Now synchronised swimming - is that a sport!? (Not aimed at you, M&I!).


----------



## Herne (10 November 2015)

It seems that many people are not reading previous posts in the thread before replying...

Hang on, this is the internet - what did I expect...?


----------



## hackneylass2 (18 November 2015)

To me, its a pursuit.   Hunting is non competitive.


----------



## Alec Swan (18 November 2015)

Herne said:



			It seems that many people are not reading previous posts in the thread before replying...

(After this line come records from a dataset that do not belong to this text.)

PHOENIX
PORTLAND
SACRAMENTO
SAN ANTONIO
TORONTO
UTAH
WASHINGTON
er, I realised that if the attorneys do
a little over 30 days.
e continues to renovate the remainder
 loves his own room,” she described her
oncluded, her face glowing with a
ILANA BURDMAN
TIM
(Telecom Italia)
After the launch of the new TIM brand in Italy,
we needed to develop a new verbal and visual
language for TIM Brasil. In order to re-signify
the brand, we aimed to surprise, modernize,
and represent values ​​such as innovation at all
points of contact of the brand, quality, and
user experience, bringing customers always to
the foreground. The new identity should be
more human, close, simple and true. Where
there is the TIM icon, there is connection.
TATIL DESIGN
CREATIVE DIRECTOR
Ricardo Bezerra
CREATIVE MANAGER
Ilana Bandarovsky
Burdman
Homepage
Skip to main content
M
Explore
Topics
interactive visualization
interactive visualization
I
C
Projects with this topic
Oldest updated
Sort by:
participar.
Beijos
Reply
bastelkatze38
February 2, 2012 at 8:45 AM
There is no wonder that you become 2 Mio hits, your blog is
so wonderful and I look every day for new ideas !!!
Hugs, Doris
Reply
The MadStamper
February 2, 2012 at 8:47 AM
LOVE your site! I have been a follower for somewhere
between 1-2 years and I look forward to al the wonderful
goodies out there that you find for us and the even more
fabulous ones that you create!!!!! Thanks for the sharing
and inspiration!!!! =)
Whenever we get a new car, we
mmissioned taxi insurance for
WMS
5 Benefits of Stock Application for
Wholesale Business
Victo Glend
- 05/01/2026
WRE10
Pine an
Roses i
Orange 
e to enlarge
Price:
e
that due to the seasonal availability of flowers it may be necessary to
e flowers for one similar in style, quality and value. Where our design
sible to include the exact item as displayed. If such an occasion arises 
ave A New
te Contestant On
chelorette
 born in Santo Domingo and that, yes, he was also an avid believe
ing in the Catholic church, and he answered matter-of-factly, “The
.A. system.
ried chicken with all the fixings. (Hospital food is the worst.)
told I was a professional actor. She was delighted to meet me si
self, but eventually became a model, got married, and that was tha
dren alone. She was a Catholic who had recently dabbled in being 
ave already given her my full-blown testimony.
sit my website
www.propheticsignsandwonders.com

Hang on, this is the internet - what did I expect...?
		
Click to expand...

I'm not sure who your comments are directed at,  but I've read every post,  twice,  and my thoughts remain the same.  Being ever happy to learn  I'll always consider the thoughts of others though! 

Alec.


----------



## Herne (18 November 2015)

Not you.

In my first post, I explained the semantic difference between the words "sport" as used in the context of "field sports" and the word "sport" as used in the context of "games" such as Rugby and Soccer.

Loads of the subsequent posts make points that were already addressed in my post, had they bothered to read it...


----------



## Tiddlypom (18 November 2015)

Herne said:



			In my first post, I explained the semantic difference between the words "sport" as used in the context of "field sports" and the word "sport" as used in the context of "games" such as Rugby and Soccer.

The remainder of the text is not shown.